__Your task__
Write each entry out again verbatim, pictures excluded.

__Data section__

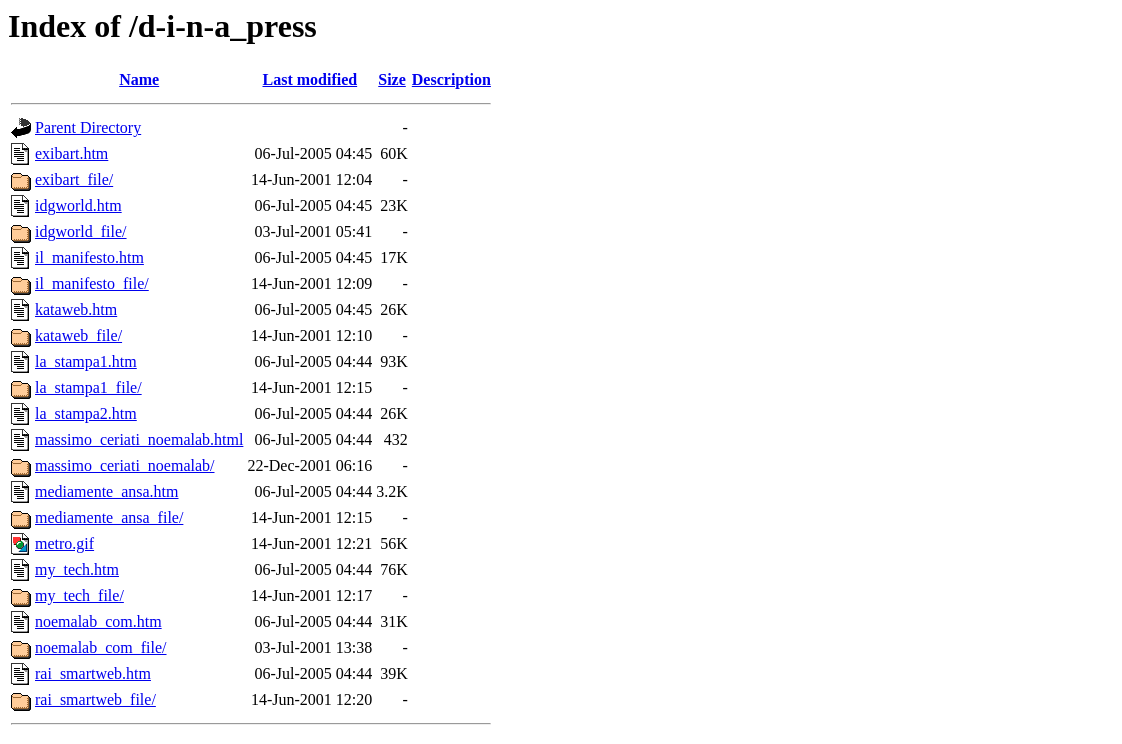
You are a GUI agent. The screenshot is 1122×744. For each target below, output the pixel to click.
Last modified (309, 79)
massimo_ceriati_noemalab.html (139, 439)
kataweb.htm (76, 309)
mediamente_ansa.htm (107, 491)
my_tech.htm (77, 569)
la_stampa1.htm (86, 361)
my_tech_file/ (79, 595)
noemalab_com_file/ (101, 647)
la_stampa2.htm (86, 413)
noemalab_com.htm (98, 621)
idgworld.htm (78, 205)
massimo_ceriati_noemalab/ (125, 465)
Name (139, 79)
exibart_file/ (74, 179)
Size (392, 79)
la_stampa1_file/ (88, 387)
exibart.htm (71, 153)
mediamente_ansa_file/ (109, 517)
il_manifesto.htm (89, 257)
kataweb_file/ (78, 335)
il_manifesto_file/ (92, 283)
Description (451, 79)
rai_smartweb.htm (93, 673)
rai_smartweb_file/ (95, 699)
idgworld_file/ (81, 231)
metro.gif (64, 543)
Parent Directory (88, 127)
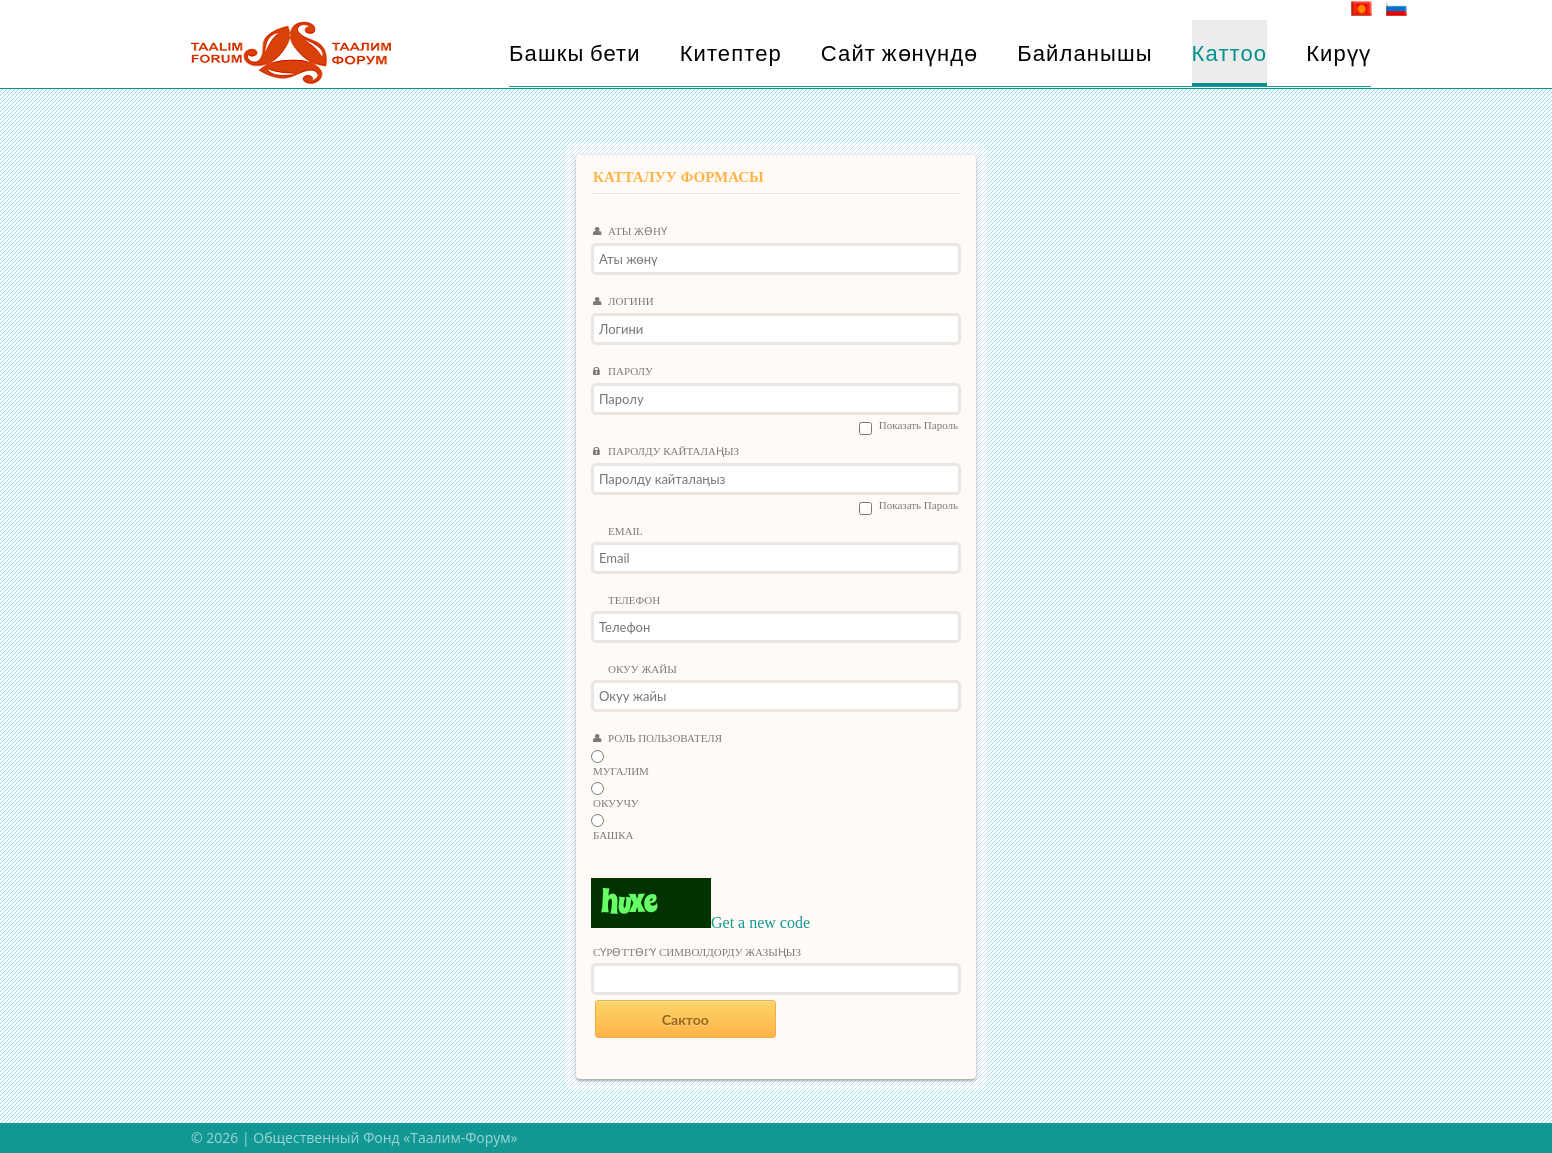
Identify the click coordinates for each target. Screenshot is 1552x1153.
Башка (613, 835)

__Task response__
You are a GUI agent. The screenshot is 1122×744. For each target below, output the pixel to click.
Last modified (309, 79)
massimo_ceriati_noemalab.html (139, 439)
kataweb.htm (76, 309)
mediamente_ansa.htm (107, 491)
my_tech.htm (77, 569)
la_stampa1.htm (86, 361)
my_tech_file/ (79, 595)
noemalab_com_file/ (101, 647)
la_stampa2.htm (86, 413)
noemalab_com.htm (98, 621)
idgworld.htm (78, 205)
massimo_ceriati_noemalab/ (125, 465)
Name (139, 79)
exibart_file/ (74, 179)
Size (392, 79)
la_stampa1_file/ (88, 387)
exibart.htm (71, 153)
mediamente_ansa_file/ (109, 517)
il_manifesto.htm (89, 257)
kataweb_file/ (78, 335)
il_manifesto_file/ (92, 283)
Description (451, 79)
rai_smartweb.htm (93, 673)
rai_smartweb_file/ (95, 699)
idgworld_file/ (81, 231)
metro.gif (64, 543)
Parent Directory (88, 127)
Identify the click coordinates for each target. Screenshot is 1552x1153.
Башка (613, 835)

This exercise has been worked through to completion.